Work required - Go through the data below line by line and count those containing the word "Детские". Reply with the count only.

Dataset content: Begin

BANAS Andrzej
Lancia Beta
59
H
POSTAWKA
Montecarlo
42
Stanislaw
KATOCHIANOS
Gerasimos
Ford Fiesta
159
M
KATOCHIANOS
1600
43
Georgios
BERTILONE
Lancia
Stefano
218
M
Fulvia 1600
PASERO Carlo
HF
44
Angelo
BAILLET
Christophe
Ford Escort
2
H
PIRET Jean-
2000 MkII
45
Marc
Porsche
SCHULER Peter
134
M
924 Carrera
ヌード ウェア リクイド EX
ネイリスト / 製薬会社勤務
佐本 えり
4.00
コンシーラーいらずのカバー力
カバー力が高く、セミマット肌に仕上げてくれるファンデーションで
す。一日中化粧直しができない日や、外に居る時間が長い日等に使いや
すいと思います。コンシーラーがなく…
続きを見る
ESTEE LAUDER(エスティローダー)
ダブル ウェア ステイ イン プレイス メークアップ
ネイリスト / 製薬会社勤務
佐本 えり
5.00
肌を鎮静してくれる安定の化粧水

Dataset content: End
Dataset content: Begin

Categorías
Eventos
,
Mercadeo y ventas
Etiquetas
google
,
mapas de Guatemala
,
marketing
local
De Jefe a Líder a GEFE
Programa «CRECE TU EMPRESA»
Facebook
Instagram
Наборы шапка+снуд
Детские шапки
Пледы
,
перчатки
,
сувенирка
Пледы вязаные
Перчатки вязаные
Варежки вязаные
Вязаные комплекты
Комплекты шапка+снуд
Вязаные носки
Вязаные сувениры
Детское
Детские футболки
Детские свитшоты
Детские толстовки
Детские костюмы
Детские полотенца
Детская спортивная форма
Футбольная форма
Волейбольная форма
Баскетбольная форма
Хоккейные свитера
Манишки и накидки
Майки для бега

Dataset content: End
Dataset content: Begin

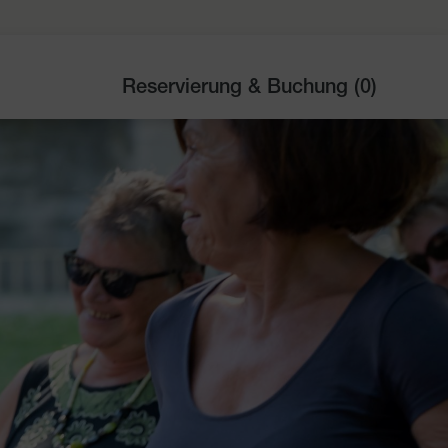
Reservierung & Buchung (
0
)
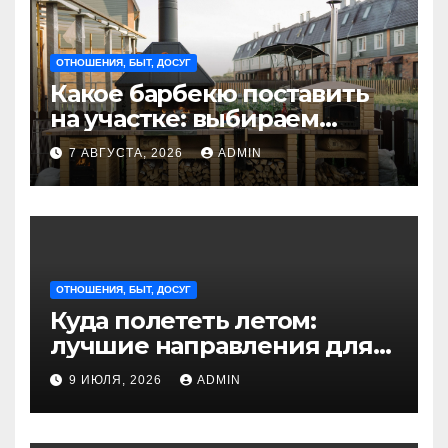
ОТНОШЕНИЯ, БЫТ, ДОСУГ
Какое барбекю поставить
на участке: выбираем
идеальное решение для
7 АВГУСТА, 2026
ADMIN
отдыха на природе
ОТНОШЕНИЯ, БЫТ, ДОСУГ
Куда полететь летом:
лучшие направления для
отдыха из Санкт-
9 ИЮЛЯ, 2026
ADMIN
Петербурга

Dataset content: End

Response area - 6